What you should do: Only the lines from the one containing "Given the image: Target: aorta." to the end of the data are wanted; print them exactly as they appear.

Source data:
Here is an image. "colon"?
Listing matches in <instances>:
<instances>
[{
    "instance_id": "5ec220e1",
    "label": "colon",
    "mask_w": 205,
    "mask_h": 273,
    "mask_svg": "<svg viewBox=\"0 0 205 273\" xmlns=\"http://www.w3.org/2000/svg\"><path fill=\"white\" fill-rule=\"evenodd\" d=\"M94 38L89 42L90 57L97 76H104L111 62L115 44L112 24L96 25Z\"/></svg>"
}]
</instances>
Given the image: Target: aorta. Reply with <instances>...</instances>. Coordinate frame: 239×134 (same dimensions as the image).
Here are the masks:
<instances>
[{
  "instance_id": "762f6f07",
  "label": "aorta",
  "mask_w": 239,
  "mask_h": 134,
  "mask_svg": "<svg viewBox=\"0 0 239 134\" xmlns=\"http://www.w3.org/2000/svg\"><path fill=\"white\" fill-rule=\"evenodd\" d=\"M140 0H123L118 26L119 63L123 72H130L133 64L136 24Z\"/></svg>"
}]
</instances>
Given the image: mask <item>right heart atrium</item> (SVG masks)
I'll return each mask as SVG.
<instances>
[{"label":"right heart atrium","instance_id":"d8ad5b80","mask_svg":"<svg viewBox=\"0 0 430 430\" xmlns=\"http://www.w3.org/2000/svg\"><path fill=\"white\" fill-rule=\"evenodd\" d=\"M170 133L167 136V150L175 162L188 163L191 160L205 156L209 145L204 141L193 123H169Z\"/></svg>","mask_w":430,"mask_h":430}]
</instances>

Result of this exercise:
Given the image: Target: aorta. Reply with <instances>...</instances>. Coordinate frame: 239×134 (same dimensions as the image).
Here are the masks:
<instances>
[{
  "instance_id": "762f6f07",
  "label": "aorta",
  "mask_w": 239,
  "mask_h": 134,
  "mask_svg": "<svg viewBox=\"0 0 239 134\" xmlns=\"http://www.w3.org/2000/svg\"><path fill=\"white\" fill-rule=\"evenodd\" d=\"M140 0H123L118 26L119 63L123 72H130L133 64L136 24Z\"/></svg>"
}]
</instances>
Given the image: mask <item>right heart atrium</item> (SVG masks)
I'll return each mask as SVG.
<instances>
[{"label":"right heart atrium","instance_id":"d8ad5b80","mask_svg":"<svg viewBox=\"0 0 430 430\" xmlns=\"http://www.w3.org/2000/svg\"><path fill=\"white\" fill-rule=\"evenodd\" d=\"M170 133L167 136V150L175 162L188 163L191 160L205 156L209 145L204 141L193 123H169Z\"/></svg>","mask_w":430,"mask_h":430}]
</instances>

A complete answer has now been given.